The French Republican Calendar
The most radical calendar reform ever actually implemented was the French Republican Calendar, adopted by the French National Convention in 1793. It divided the year into twelve months of thirty days each, with each month subdivided into three ten-day weeks (décades). The five or six leftover days were grouped into a festival period (sans-culottides) at the year's end. Month names evoked natural phenomena: Vendémiaire (vintage), Brumaire (mist), Nivôse (snow), Thermidor (heat).
The Republican Calendar abolished the Christian Sunday, replaced it with the décadi rest day, and reset the year count to Year I from the foundation of the Republic (22 September 1792 Gregorian Calendar).

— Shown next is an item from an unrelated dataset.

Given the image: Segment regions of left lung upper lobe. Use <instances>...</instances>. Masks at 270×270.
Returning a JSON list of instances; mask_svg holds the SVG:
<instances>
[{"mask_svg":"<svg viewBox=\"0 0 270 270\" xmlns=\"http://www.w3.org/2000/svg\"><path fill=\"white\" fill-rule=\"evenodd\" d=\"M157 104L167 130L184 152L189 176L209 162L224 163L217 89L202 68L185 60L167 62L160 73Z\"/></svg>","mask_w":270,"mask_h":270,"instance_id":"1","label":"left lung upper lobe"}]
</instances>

Napoleon abolished it on 1 January 1806, returning France to the Gregorian system.
The Soviet Calendar
The Soviet Union experimented with a five-day week (1929-1931) and then a six-day week (1931-1940), both intended to eliminate the seven-day Christian week and its Sunday rest. The experiments failed to achieve the productivity gains promised and were abandoned in favor of the standard seven-day week.
The World Calendar Proposal
The World Calendar, promoted by the World Calendar Association from the 1930s through the 1950s, proposed a 364-day year divided into four equal quarters of 91 days each (13 weeks of 7 days). One extra day per year (two in leap years) would fall outside the week-day system, labeled 'Worldsday.' This would make every date fall on the same day of the week every year — Christmas would always be Sunday, for instance. The proposal reached the United Nations in 1954 but was rejected, partly due to religious objections to a floating 'blank day' that disrupted the continuous seven-day week.

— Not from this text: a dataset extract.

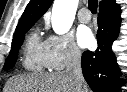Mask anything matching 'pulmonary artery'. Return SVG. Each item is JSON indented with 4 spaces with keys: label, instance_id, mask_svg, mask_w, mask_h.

The International Fixed Calendar
The International Fixed Calendar (also called the Cotsworth calendar) proposed 13 months of exactly 28 days each, with a 13th month named Sol inserted between June and July, plus one or two 'Year Day' blanks. The Eastman Kodak Company used an internal version of this calendar from 1928 to 1989. Proponents argued that equal months simplify business accounting and payroll.

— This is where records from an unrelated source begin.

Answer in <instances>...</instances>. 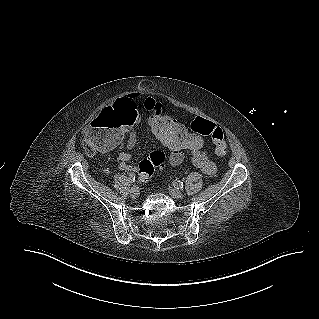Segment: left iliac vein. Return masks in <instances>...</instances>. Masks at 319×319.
<instances>
[{
	"label": "left iliac vein",
	"instance_id": "4c4485c4",
	"mask_svg": "<svg viewBox=\"0 0 319 319\" xmlns=\"http://www.w3.org/2000/svg\"><path fill=\"white\" fill-rule=\"evenodd\" d=\"M168 191L174 199H181L183 197V194L175 188L169 187Z\"/></svg>",
	"mask_w": 319,
	"mask_h": 319
}]
</instances>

Hanke-Henry Permanent Calendar
In 2004, economists Steve Hanke and Richard Henry proposed the Hanke-Henry Permanent Calendar, which fixes every date to the same day of the week forever by using a 364-day year with an extra week inserted every five or six years. This 'leap week' replaces the leap day, keeping the calendar synchronized with the solar year while eliminating the annual shuffle of weekdays.
Why Reform Fails
Every radical calendar reform faces the same obstacles: religious communities that rely on an unbroken weekly cycle, existing software and legal systems designed around the current calendar, and the sheer inertia of a global standard used by billions of people. The Gregorian Calendar, despite its irregularities, is embedded in global commerce, law, and culture too deeply to dislodge.
Conclusion
Calendar reform movements reveal what each era valued most — rationality, productivity, religious continuity, or astronomical precision. Their consistent failure tells us something equally important: the calendar is not merely a tool but a shared cultural artifact that resists purely rational redesign.